What you will do: An exact copy of every entry is needed, with no images.

Material supplied:

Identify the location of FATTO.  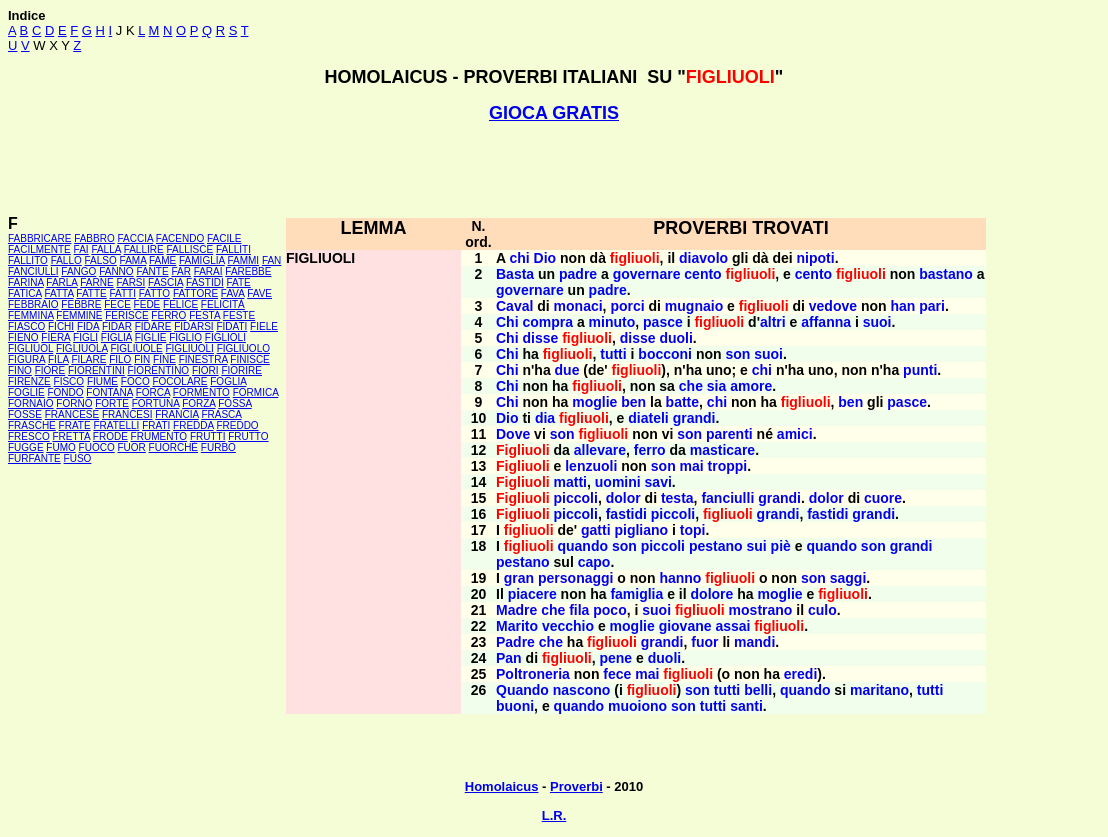
(154, 293).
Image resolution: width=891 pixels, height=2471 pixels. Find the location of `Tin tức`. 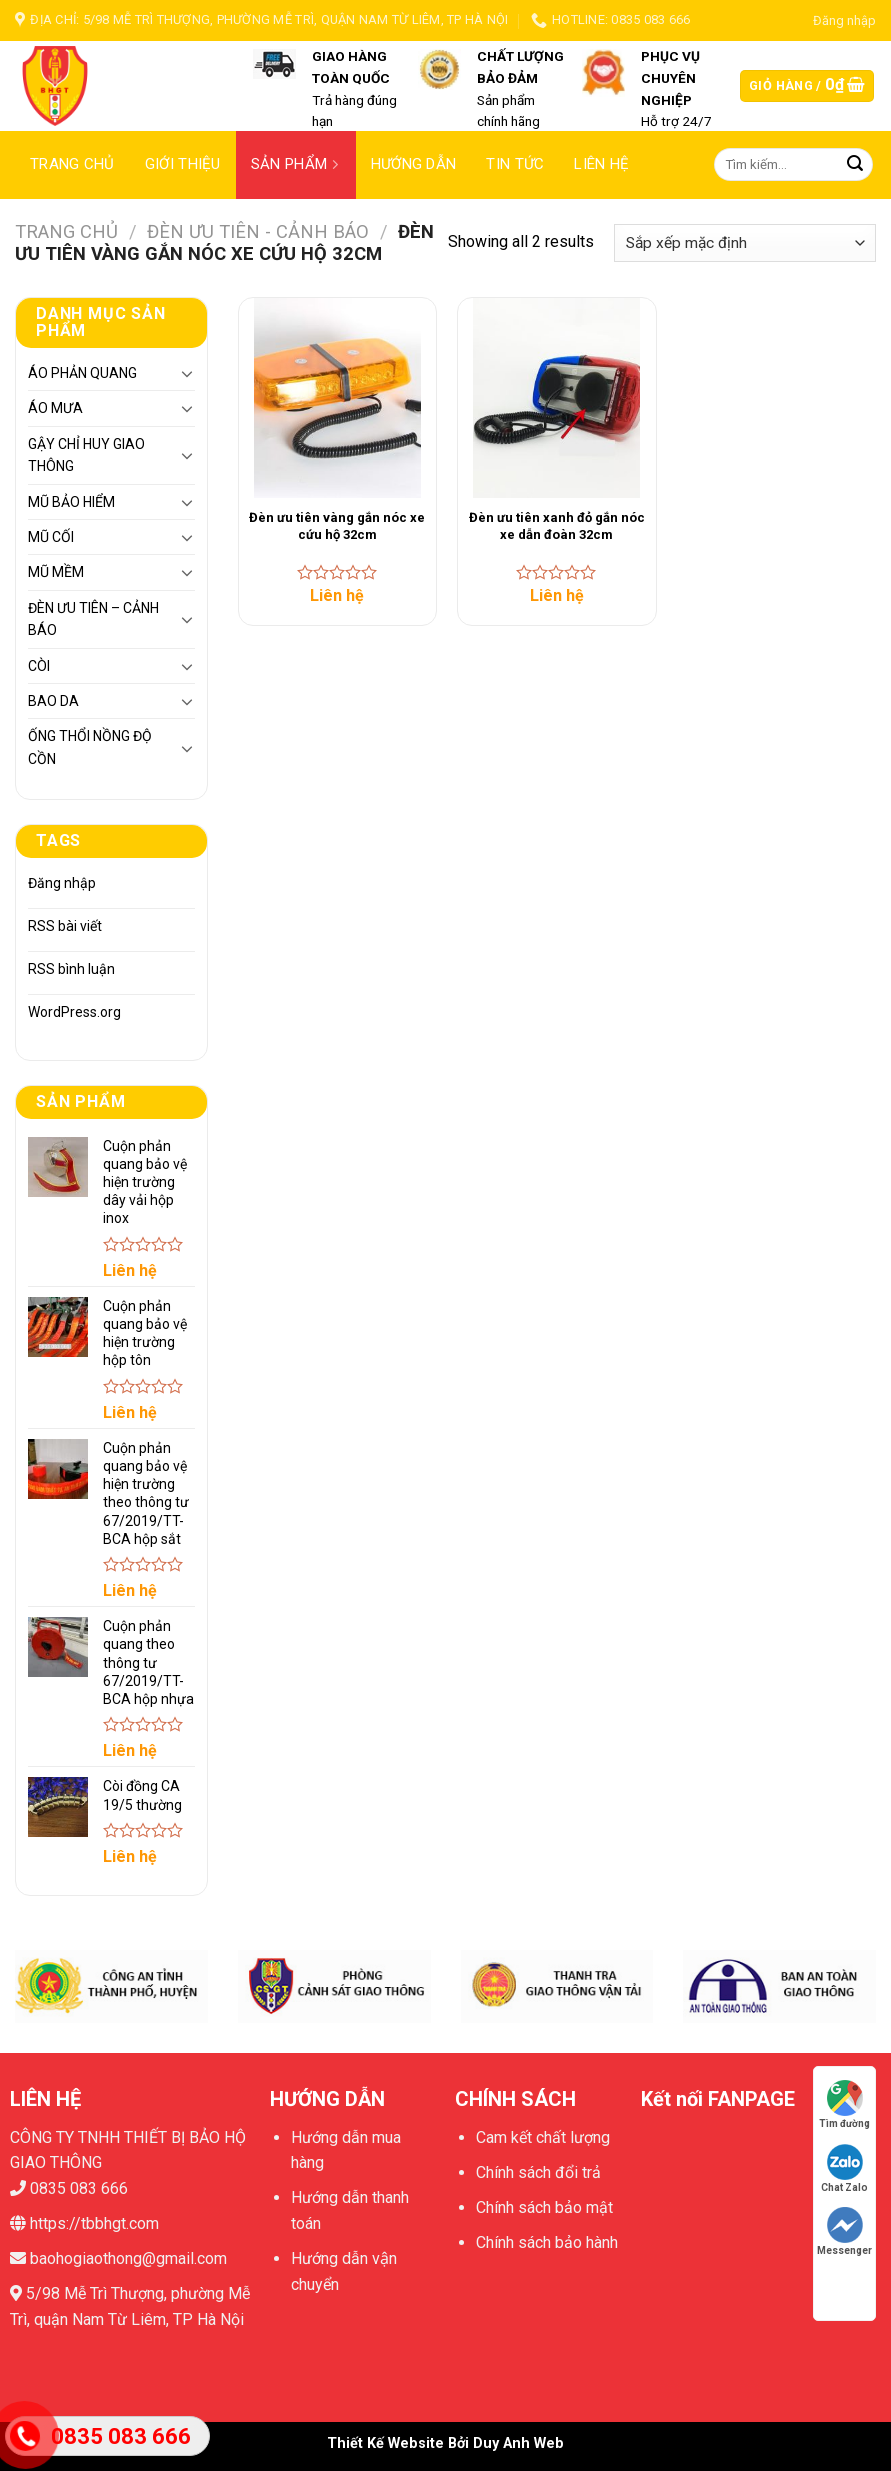

Tin tức is located at coordinates (515, 164).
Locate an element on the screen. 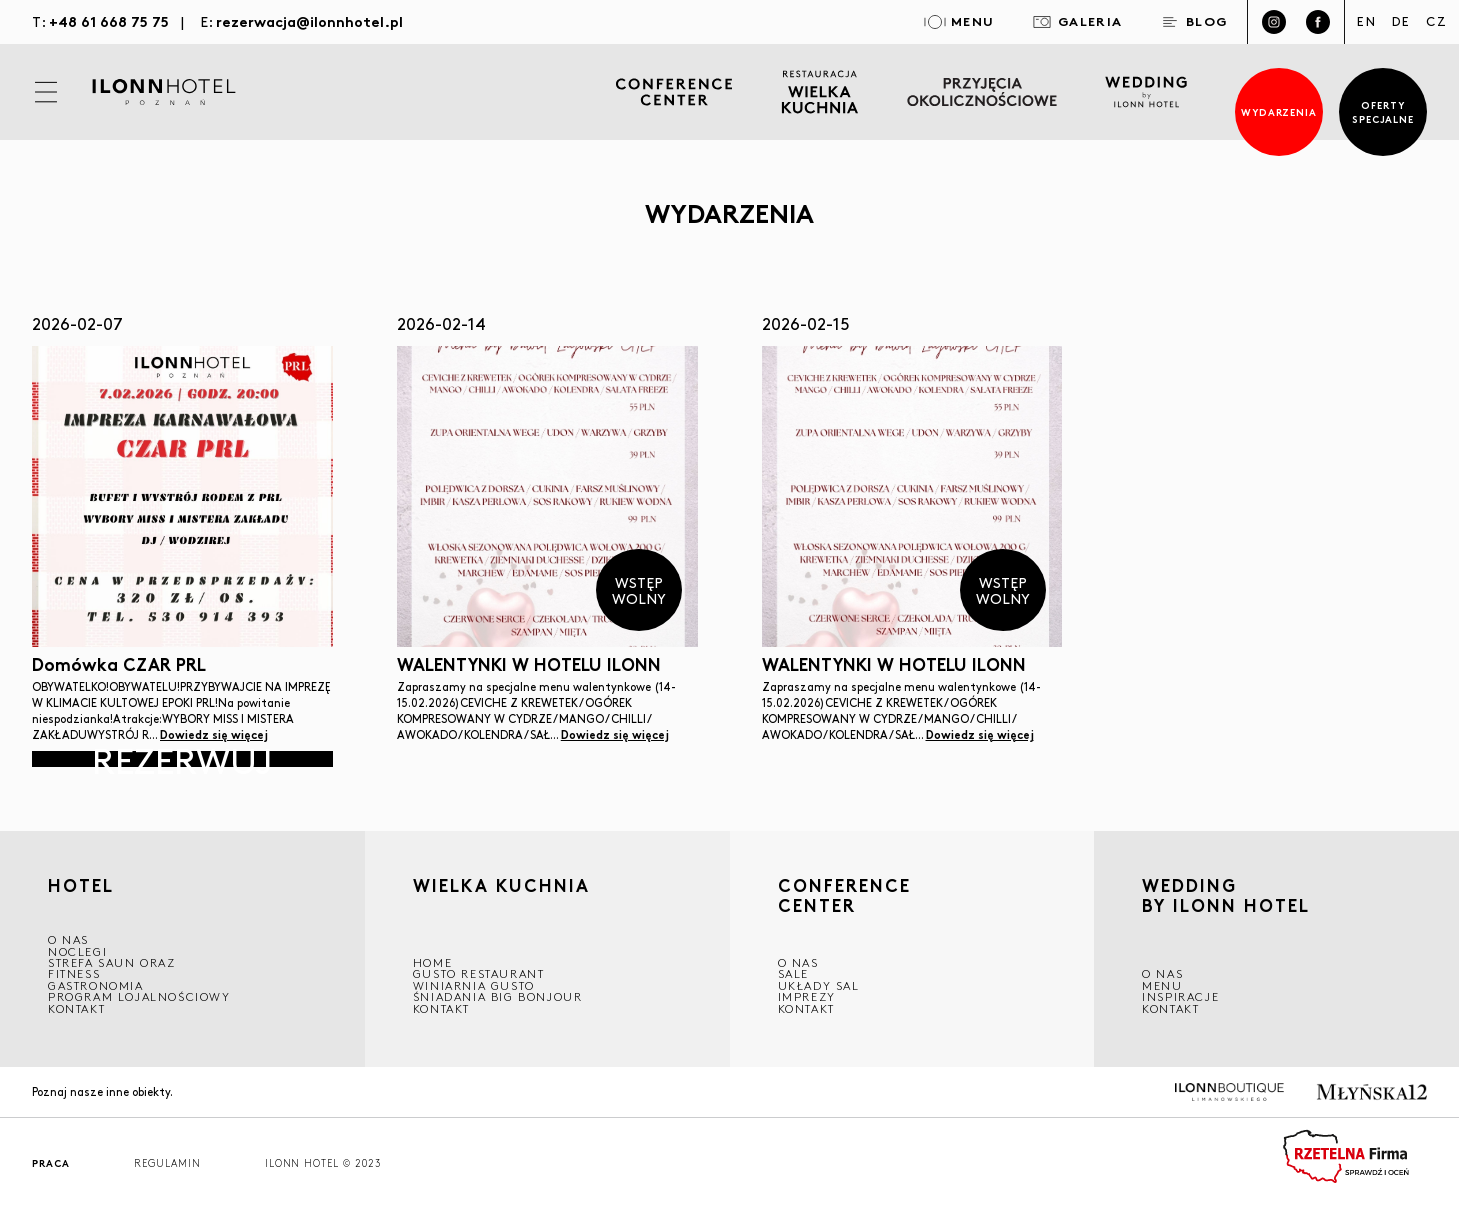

Answer to this task:
Identify the location of FATTO.  
(154, 293).
Image resolution: width=891 pixels, height=2471 pixels. Find the location of `Tin tức`. 

Tin tức is located at coordinates (515, 164).
Locate an element on the screen. 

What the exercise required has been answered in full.